We're running Foreman, and we have a particular query being run by a rake job that results in the following SQL:
DELETE FROM `sources` WHERE (id not IN (SELECT source_id FROM `logs` ))
The "logs" table has 8 million records, and the rake job gets stuck on that DELETE statement and never completes (we've let it run for several hours). We've tried to truncate the table, but the problem is that it grows much too fast. Within less than 48 hours it will be back to that number of records.
I'm trying to figure out if a left join might be faster:
DELETE FROM from sources as s left join logs as l on s.id = l.source_id where l.source_id is NULL;
Are there any other ways I could potentially optimize this query? I've included the table create statements and structure below, along with the explain statements for the two queries.
mysql> show create table sources\G
*************************** 1. row ***************************
Table: sources
Create Table: CREATE TABLE `sources` (
`id` int(11) NOT NULL AUTO_INCREMENT,
`value` text,
`digest` varchar(255) DEFAULT NULL,
PRIMARY KEY (`id`),
KEY `index_sources_on_value` (`value`(300)),
KEY `index_sources_on_digest` (`digest`)
) ENGINE=InnoDB AUTO_INCREMENT=121117 DEFAULT CHARSET=latin1
1 row in set (0.00 sec)
mysql> show create table logs\G
*************************** 1. row ***************************
Table: logs
Create Table: CREATE TABLE `logs` (
`id` int(11) NOT NULL AUTO_INCREMENT,
`source_id` int(11) DEFAULT NULL,
`message_id` int(11) DEFAULT NULL,
`report_id` int(11) DEFAULT NULL,
`level_id` int(11) DEFAULT NULL,
`created_at` datetime DEFAULT NULL,
`updated_at` datetime DEFAULT NULL,
PRIMARY KEY (`id`),
KEY `index_logs_on_report_id` (`report_id`),
KEY `index_logs_on_message_id` (`message_id`),
KEY `index_logs_on_level_id` (`level_id`)

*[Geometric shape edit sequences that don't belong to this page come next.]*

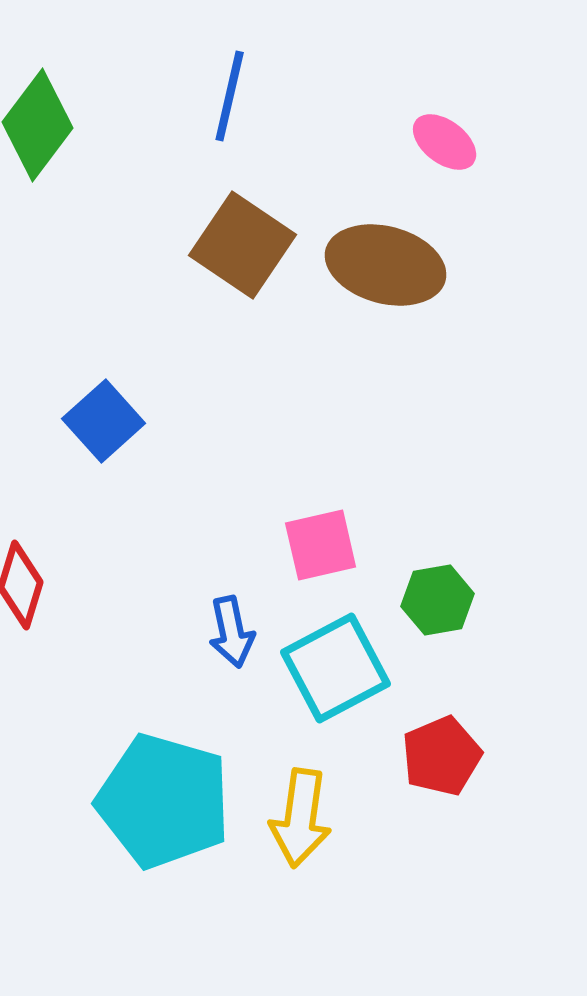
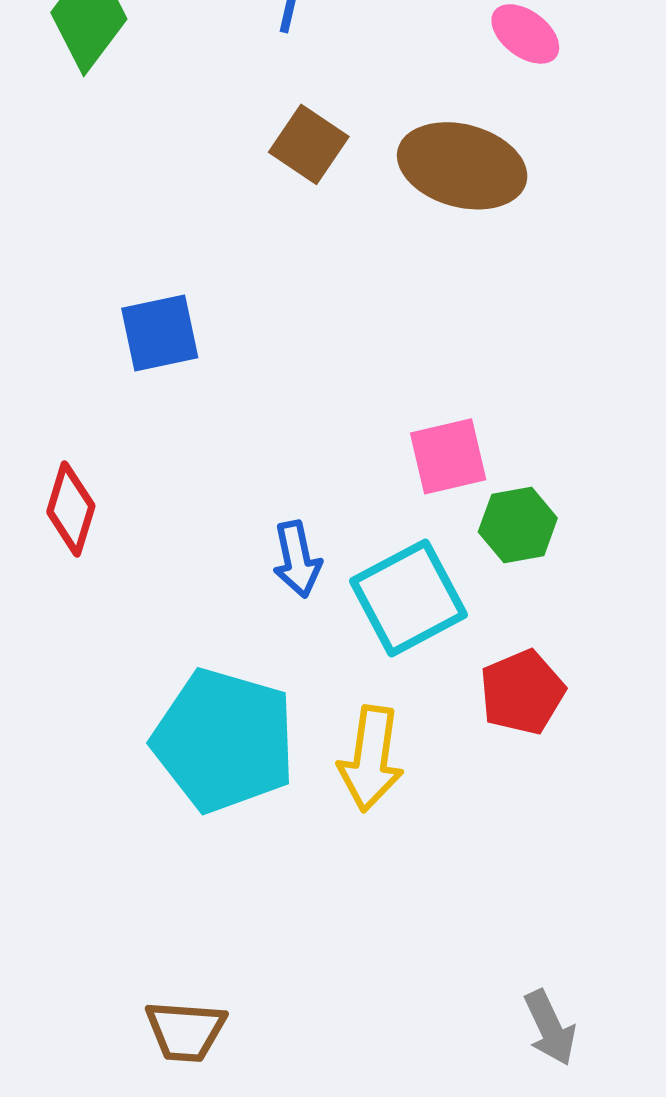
brown square: (243, 245) -> (309, 144), size x0.7
blue square: (104, 421) -> (160, 333), turned 30
pink square: (321, 545) -> (448, 456), moved

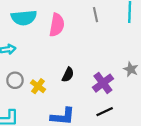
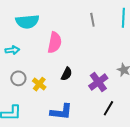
pink semicircle: (57, 25) -> (55, 43), moved
black line: (105, 112) -> (108, 108), moved, turned -35

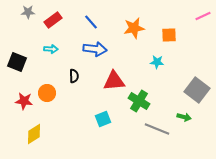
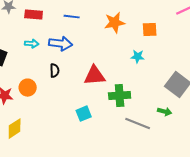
red rectangle: (53, 20) -> (34, 15), turned 42
blue line: (91, 22) -> (72, 17), turned -42
blue arrow: (95, 49) -> (61, 44), moved
green cross: (139, 101) -> (120, 96), turned -35

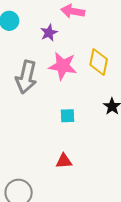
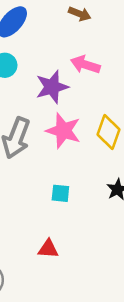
purple star: (49, 33) -> (52, 87), size x1.5

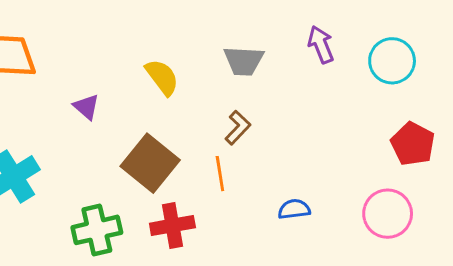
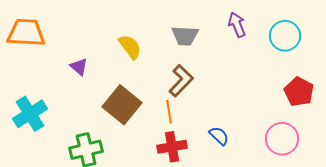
brown L-shape: (238, 128) -> (181, 81), size x1.4
blue semicircle: (294, 209) -> (219, 136), turned 50
red cross: (172, 225) -> (172, 147), moved

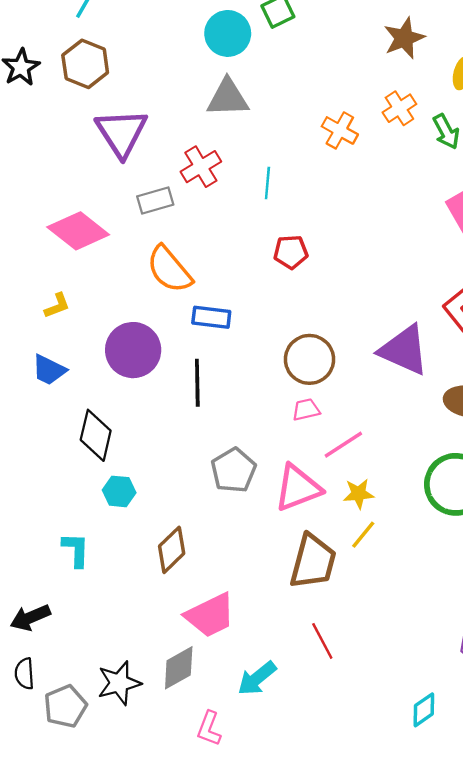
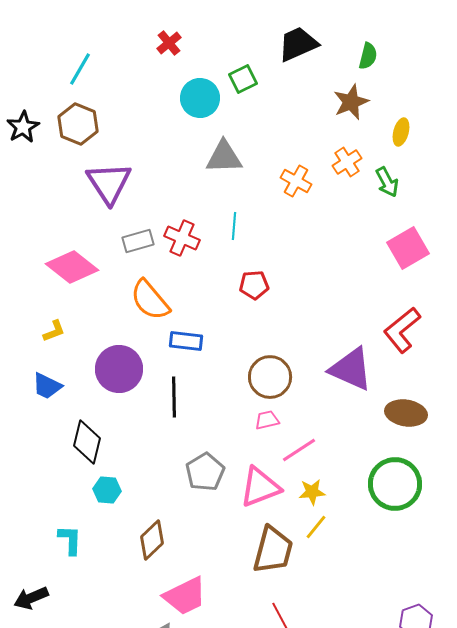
gray triangle: (228, 98) -> (224, 157), moved
red cross: (201, 167) -> (182, 238), moved, turned -36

) ENGINE=InnoDB AUTO_INCREMENT=8729466 DEFAULT CHARSET=latin1
1 row in set (0.00 sec)
mysql> show table status like 'logs'\G
*************************** 1. row ***************************
Name: logs
Engine: InnoDB
Version: 10
Row_format: Compact
Rows: 8235949
Avg_row_length: 56
Data_length: 462340096
Max_data_length: 0
Index_length: 485670912
Data_free: 5242880
Auto_increment: 8729466
Create_time: 2015-04-01 20:07:07
Update_time: NULL
Check_time: NULL
Collation: latin1_swedish_ci
Checksum: NULL
Create_options:
Comment:
mysql> show table status like 'sources'\G
*************************** 1. row ***************************
Name: sources
Engine: InnoDB
Version: 10
Row_format: Compact
Rows: 122542
Avg_row_length: 175
Data_length: 21544960
Max_data_length: 0
Index_length: 33865728
Data_free: 6291456
Auto_increment: 121117
Create_time: 2015-11-04 12:58:10
Update_time: NULL
Check_time: NULL
Collation: latin1_swedish_ci
Checksum: NULL
Create_options:
Comment:
1 row in set (0.00 sec)
mysql> explain select * from sources WHERE (id not IN (SELECT source_id FROM `logs` ));
+----+-------------+---------+------+---------------+------+---------+------+---------+-------------+
| id | select_type | table | type | possible_keys | key | key_len | ref | rows | Extra |
+----+-------------+---------+------+---------------+------+---------+------+---------+-------------+
| 1 | PRIMARY | sources | ALL | NULL | NULL | NULL | NULL | 122542 | Using where |
| 2 | SUBQUERY | logs | ALL | NULL | NULL | NULL | NULL | 8235949 | NULL |
+----+-------------+---------+------+---------------+------+---------+------+---------+-------------+
2 rows in set (0.00 sec)
mysql> explain extended select s.* from sources as s left join logs as l on s.id = l.source_id where l.source_id is NULL;
+----+-------------+-------+------+---------------+------+---------+------+---------+----------+----------------------------------------------------+
| id | select_type | table | type | possible_keys | key | key_len | ref | rows | filtered | Extra |
+----+-------------+-------+------+---------------+------+---------+------+---------+----------+----------------------------------------------------+
| 1 | SIMPLE | s | ALL | NULL | NULL | NULL | NULL | 122542 | 100.00 | NULL |
| 1 | SIMPLE | l | ALL | NULL | NULL | NULL | NULL | 8235949 | 100.00 | Using where; Using join buffer (Block Nested Loop) |
+----+-------------+-------+------+---------------+------+---------+------+---------+----------+----------------------------------------------------+